Pewnych brzmień nie da się uzyskać w studiu nagraniowym. A i o swobodę twórczą niełatwo w każdej wytwórni. Dlatego w przypadku kilku pierwszych płyt, CocoRosie stawiają na Touch and Go – jeden z najważniejszych amerykańskich labelów. W nim artystki zachowują niezależność i jeszcze bardziej poszerzają granice swojej kreatywności.

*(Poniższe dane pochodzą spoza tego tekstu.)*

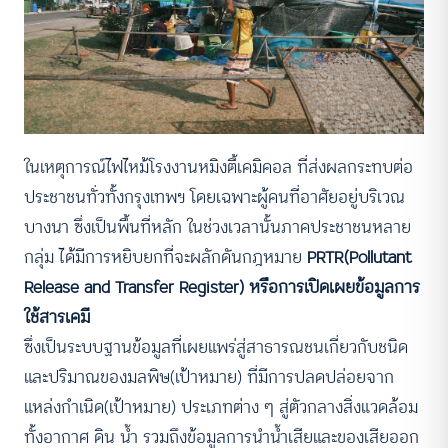
ในเหตุการณ์ไฟไหม้โรงงานหมิงตี้เคมิคอล ที่ส่งผลกระทบต่อ
ประชาชนทั่วทั้งกรุงเทพฯ โดยเฉพาะผู้คนที่อาศัยอยู่บริเวณ
บางนา ซึ่งเป็นพื้นที่หลัก ในช่วงเวลานั้นภาคประชาชนหลาย
กลุ่ม ได้มีการหยิบยกที่จะผลักดันกฎหมาย
PRTR(Pollutant
Release and Transfer Register) หรือการเปิดเผยข้อมูลการ
ใช้สารเคมี
ซึ่งเป็นระบบฐานข้อมูลที่เผยแพร่สู่สาธารณชนเกี่ยวกับชนิด
และปริมาณของมลพิษ(เป้าหมาย) ที่มีการปลดปล่อยจาก
แหล่งกำเนิด(เป้าหมาย) ประเภทต่าง ๆ สู่ตัวกลางสิ่งแวดล้อม
ทั้งอากาศ ดิน น้ำ รวมถึงข้อมูลการนำน้ำเสียและของเสียออก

W kolejnych albumach, siostry Casady sięgają po więcej elektronicznych efektów niż w poprzednich latach. Psychodeliczną atmosferę tworzą klawisze syntezatorów i mocniej zaakcentowany automat perkusyjny. Pojawia się też więcej utworów o ciemniejszych tonach. W tegorocznym, marcowym albumie, mocniej świeci to jaśniejsze światło. Put the Shine On.
Ukochane przez artystki dźwięki rozklekotanych zabawek, przypominają słuchaczom z kim mają do czynienia.

W 2020 roku, słuchając muzyki sióstr Casady wciąż jesteśmy w świecie dziecięcych marzeń i niepokojów. CocoRosie to mógłby być ten kokosowo-różany, słodko-kwaśny cukierek. Jednak po przesłuchaniu ich dyskografii w całości, przychodzi na myśl inne porównanie. CocoRosie to odpowiednik proustowskiej magdalenki, ciastka, które potrafi ożywiać wspomnienia z przeszłości.